Hamiltonian Cycles in Signed and Multisigned Complete Graphs

TL;DR

This paper characterizes the conditions under which signed and multisigned complete graphs contain Hamiltonian cycles of different multisigns, linking these properties to the signs of triangles within the graphs.

Contribution

It extends known results on signed graphs to multisigned graphs, establishing new criteria for the existence of Hamiltonian cycles with different multisigns.

Findings

Signed complete graphs contain both positive and negative Hamiltonian cycles iff they contain both positive and negative triangles.

All Hamiltonian cycles are negative iff all triangles are negative and n is odd.

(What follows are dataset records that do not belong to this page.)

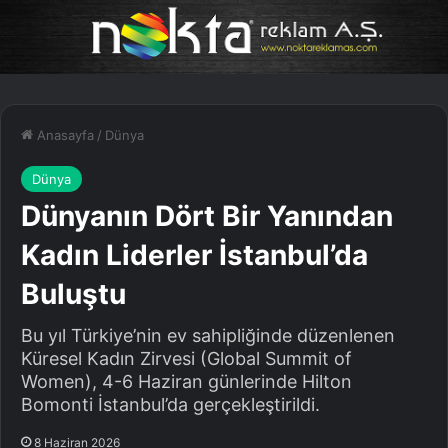
Anasayfa
/
Dünya
Dünya
Dünyanın Dört Bir Yanından
Kadın Liderler İstanbul’da
Buluştu
Bu yıl Türkiye’nin ev sahipliğinde düzenlenen
Küresel Kadın Zirvesi (Global Summit of
Women), 4-6 Haziran günlerinde Hilton
Bomonti İstanbul’da gerçekleştirildi.
8 Haziran 2026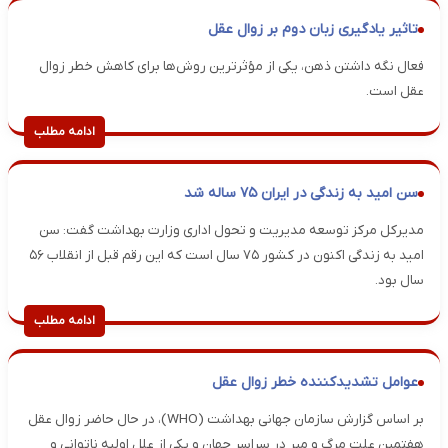
تاثیر یادگیری زبان دوم بر زوال عقل
فعال نگه داشتن ذهن، یکی از مؤثرترین روش‌ها برای کاهش خطر زوال
عقل است.
ادامه مطلب
سن امید به زندگی در ایران ۷۵ ساله شد
مدیرکل مرکز توسعه مدیریت و تحول اداری وزارت بهداشت گفت: سن
امید به زندگی اکنون در کشور ۷۵ سال است که این رقم قبل از انقلاب ۵۶
سال بود.
ادامه مطلب
عوامل تشدیدکننده خطر زوال عقل
بر اساس گزارش سازمان جهانی بهداشت (WHO)، در حال حاضر زوال عقل
هفتمین علت مرگ و میر در سراسر جهان و یکی از علل اولیه ناتوانی و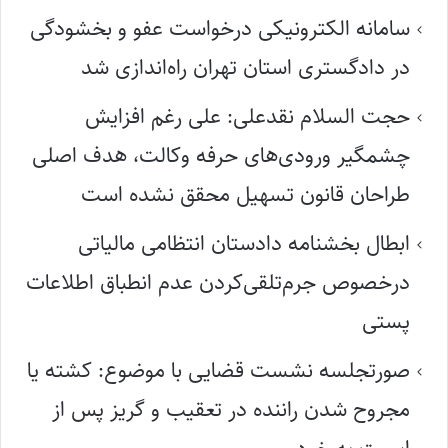
سامانه الکترونیکی درخواست عفو و بخشودگی
در دادگستری استان تهران راه‌اندازی شد
حجت السلام نقدعلی: علی رغم افزایش
چشمگیر ورودی‌های حرفه وکالت، هدف اصلی
طراحان قانون تسهیل محقق نشده است
ابطال بخشنامه دادستان انتظامی مالیاتی
درخصوص جرم‌تلقی‌کردن عدم انطباق اطلاعات
پستی
صورتجلسه نشست قضایی با موضوع: کشته یا
مجروح شدن راننده در تعقیب و گریز پس از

All Hamiltonian cycles are positive iff all triangles are positive or all triangles are negative with n even.

Abstract

A signed complete graph contains both positive and negative Hamiltonian cycles if and only if it also contains both positive and negative triangles. Otherwise, all Hamiltonian cycles are negative if and only if all triangles are negative and n is odd, while all Hamiltonian cycles are positive if and only if all triangles are negative and n is even, or all triangles are positive. Extending these results to multisigned complete graphs, we prove that such a graph contains at least two Hamiltonian cycles with different multisigns if and only if it contains at least two triangles with different multisigns.